People say ‘This fight should have happened five years ago’. I retort ‘The Cotto of five years ago is not the same Cotto that will be facing Mayweather this evening’.

The Cotto of five years ago was an undefeated monster at welterweight; he was giving solid, talented fighters hard nights, which resulted in them sinking slowly against an oncoming tide, until he met Margarito. That loss has since been avenged and the general consensus is that Margarito didn’t have standard handwraps, but still, that night took something from Cotto.

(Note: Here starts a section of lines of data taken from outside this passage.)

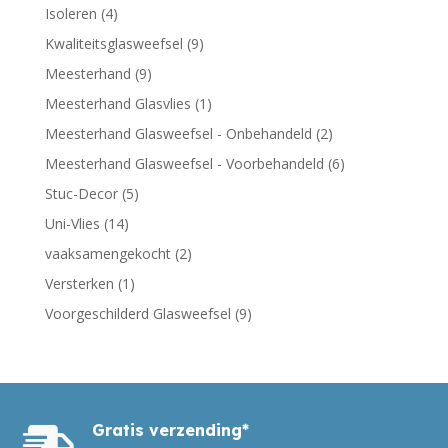
Isoleren
(4)
Kwaliteitsglasweefsel
(9)
Meesterhand
(9)
Meesterhand Glasvlies
(1)
Meesterhand Glasweefsel - Onbehandeld
(2)
Meesterhand Glasweefsel - Voorbehandeld
(6)
Stuc-Decor
(5)
Uni-Vlies
(14)
vaaksamengekocht
(2)
Versterken
(1)
Voorgeschilderd Glasweefsel
(9)
Gratis verzending*


He had an aura of invincibility about him, like Mayweather has now. Unlike Mayweather though, he was a far more exciting fighter to watch. Sure Mayweather is fast, flashy, skillful, generally excellent in all areas, but it doesn’t always make a crowd pleasing fight; one mans total domination of another.

Cotto has showed us his heart on more than one occasion, and has been in some wars, sometimes to his detriment. When he was at junior welter, and a bit drained, he was getting caught and put down by the likes of Ricardo Torres or Demarcus Corley. He got up, rallied back and stopped them in spectacular fashion.

Think of one boring or bad fight he has been in…now ask yourself that same question about Floyd.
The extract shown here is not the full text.